--- THE INPUT Enclosed Below ---
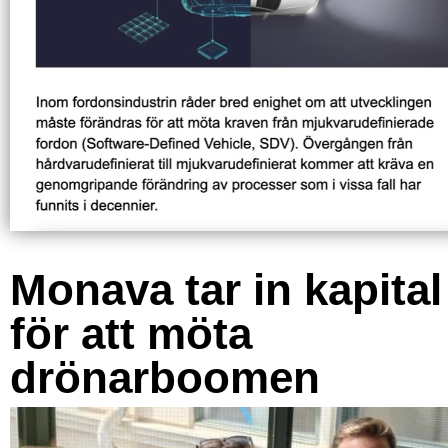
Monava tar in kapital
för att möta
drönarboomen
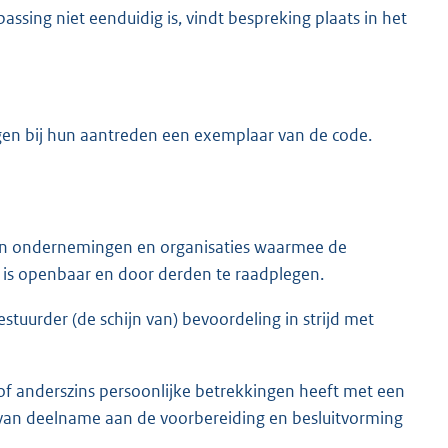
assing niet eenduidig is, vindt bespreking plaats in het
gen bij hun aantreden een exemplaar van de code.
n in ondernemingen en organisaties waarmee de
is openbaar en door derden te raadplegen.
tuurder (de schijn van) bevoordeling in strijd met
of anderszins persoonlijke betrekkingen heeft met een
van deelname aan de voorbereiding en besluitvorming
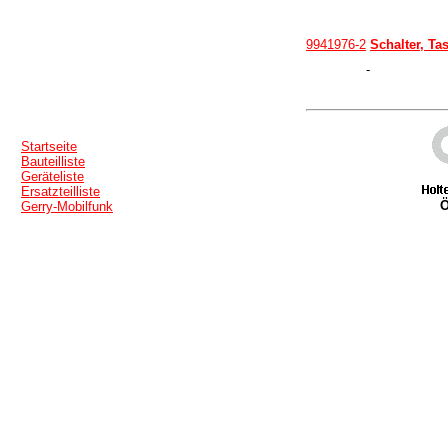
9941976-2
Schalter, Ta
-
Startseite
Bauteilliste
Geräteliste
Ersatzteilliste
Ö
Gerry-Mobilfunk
--- End of Enclosed THE INPUT ---
--- THE INPUT Enclosed Below ---
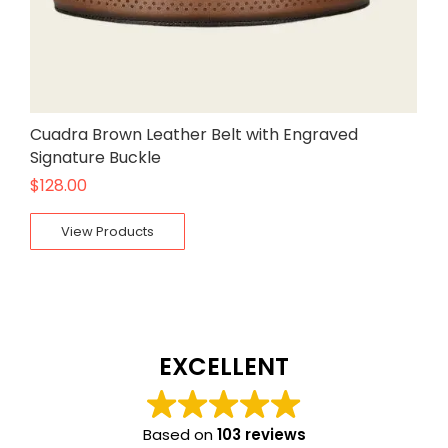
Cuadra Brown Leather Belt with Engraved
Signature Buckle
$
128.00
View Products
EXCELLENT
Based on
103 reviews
--- End of Enclosed THE INPUT ---
Look through the data above and return exactly the lines from the one that contains "Geräteliste" to the one that contains "Gerry-Mobilfunk", inclusive, with nothing else.

■ TASK RESULT ■
Geräteliste
Ersatzteilliste
Ö
Gerry-Mobilfunk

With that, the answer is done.